= Beginning of Section =
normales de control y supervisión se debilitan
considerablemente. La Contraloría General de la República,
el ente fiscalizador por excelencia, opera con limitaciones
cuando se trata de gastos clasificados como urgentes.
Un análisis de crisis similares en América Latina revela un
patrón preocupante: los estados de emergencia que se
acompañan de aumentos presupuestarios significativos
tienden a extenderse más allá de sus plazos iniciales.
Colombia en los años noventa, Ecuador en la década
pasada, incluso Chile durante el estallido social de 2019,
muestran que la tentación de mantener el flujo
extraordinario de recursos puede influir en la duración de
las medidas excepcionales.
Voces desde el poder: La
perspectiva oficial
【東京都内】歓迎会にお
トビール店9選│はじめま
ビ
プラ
= End of Section =
* [Exercise directions]: Print exactly and only the lines that start at the line with "el ente fiscalizador" and run through the end of the listing above.

* [Your response]:
el ente fiscalizador por excelencia, opera con limitaciones
cuando se trata de gastos clasificados como urgentes.
Un análisis de crisis similares en América Latina revela un
patrón preocupante: los estados de emergencia que se
acompañan de aumentos presupuestarios significativos
tienden a extenderse más allá de sus plazos iniciales.
Colombia en los años noventa, Ecuador en la década
pasada, incluso Chile durante el estallido social de 2019,
muestran que la tentación de mantener el flujo
extraordinario de recursos puede influir en la duración de
las medidas excepcionales.
Voces desde el poder: La
perspectiva oficial
【東京都内】歓迎会にお
トビール店9選│はじめま
ビ
プラ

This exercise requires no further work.